Air Malta Takes Legal Action Against Pilots' Union For Following 'Restrictive Practices'
This is the latest development in an ongoing industrial dispute between the airline and the union
Air Malta has filed a warrant of prohibitory injunction against the Airline Pilots Association (ALPA) in the latest development in an ongoing industrial dispute with the union.
This legal action comes after the signing of a new collective agreement in January. Though it seemed that headway was being made following the agreement, Malta's national airline has taken umbrage at the instructions the union is allegedly giving its pilots, which Air Malta believes to be to the detriment of the company.
"Over the past months, ALPA has issued several ‘recommendations’ to its members to follow restrictive practices that limit flexibility and productivity. These ‘recommendations’ have negatively affected the airline and its customers and caused delays on several flights. A case in point, last month (on the 19th September) the airline even had to cancel a flight to Paris Orly due to the inflexibility created by these ‘recommendations’ whereby ALPA advised its members not to accept the flight on an off-day when all standby pilots called in sick," said the company in a press release.
"The airline has strongly condemned the actions taken by ALPA and said that it will do everything in its power to protect its interests and those of its passengers and minimise any disruptions. This morning the company filed a warrant of prohibitory injunction on the basis that the union did not follow the mandatory conciliation and arbitration procedures laid down in the collective agreement," it continued.
"To put undue pressure on the company, ALPA had issued recommendations to it members to not accept to operate flights on days off"
An informed source within the aviation industry told Lovin Malta that the legal action comes after a series of actions that Air Malta deemed to be motivated by a desire to damage the company. They claimed issues such as the amount of off days agreed upon, health insurance for pilots, issues regarding fatigue within pilots, and the unfair use of exceptional circumstances to ground a flight had led to the legal action.
"Following the new collective agreement in January of this year, Air Malta and ALPA have been in discussions on the interpretation of various parts of the collective agreement," they said. "The way ALPA is interpreting these clauses is deemed disadvantageous and unfair to the company. One of the points is the unfair interpretation of the denied 'day off' rule where to reach an agreement, ALPA is insisting to pay ALPA members for the days off given up for work by non-ALPA members, effectively asking the company to pay ALPA members for work they wouldn’t have done."

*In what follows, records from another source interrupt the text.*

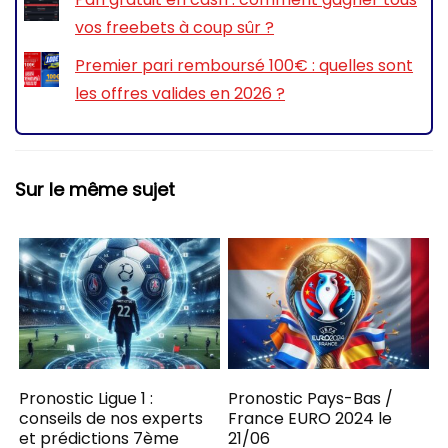
vos freebets à coup sûr ?
Premier pari remboursé 100€ : quelles sont
les offres valides en 2026 ?
Sur le même sujet
Pronostic Ligue 1 :
Pronostic Pays-Bas /
conseils de nos experts
France EURO 2024 le
et prédictions 7ème
21/06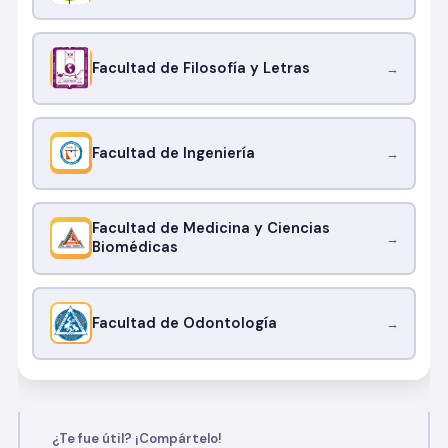
Facultad de Filosofía y Letras
→
Facultad de Ingeniería
→
Facultad de Medicina y Ciencias
→
Biomédicas
Facultad de Odontología
→
¿Te fue útil? ¡Compártelo!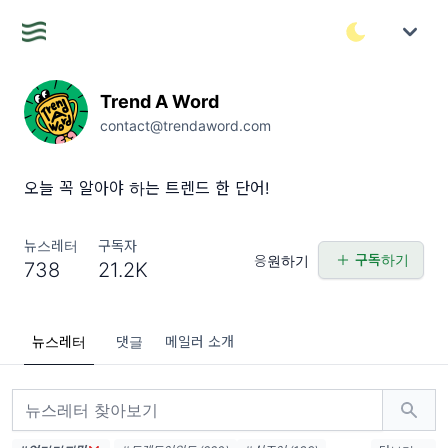
Trend A Word
contact@trendaword.com
오늘 꼭 알아야 하는 트렌드 한 단어!
뉴스레터
구독자
구독하기
응원하기
738
21.2K
뉴스레터
댓글
메일러 소개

They also claimed ALPA would use a method to pressure pilots to side with them in disputes
"The collective agreement requires the company to pay the pilot for any off day they give up. When a pilot would be called out on an off day as allowed by the agreement, ALPA has means to know when a pilot would have accepted to help the company. Once ALPA would find out that a pilot would have accepted to help out, the union would publish the pilot’s name on it's Facebook page to name and shame, putting pressure on him/her so as to refuse to cooperate," they said.
"To cause additional pressure on the company, recently the company has seen a drastic increase in pilots reporting fatigue with some claiming “fatigue" after they were called to operate while they were resting at home while on standby. With this trend, the company is forced to call pilots to operate on their days off, putting additional costs on the company as denied off payment has to be made once a pilot is finally given a green light to operate on his day off by ALPA," they claimed.
With the warrant for a prohibitory injunction against ALPA filed, a hearing for the case is now scheduled for Thursday, 18th October.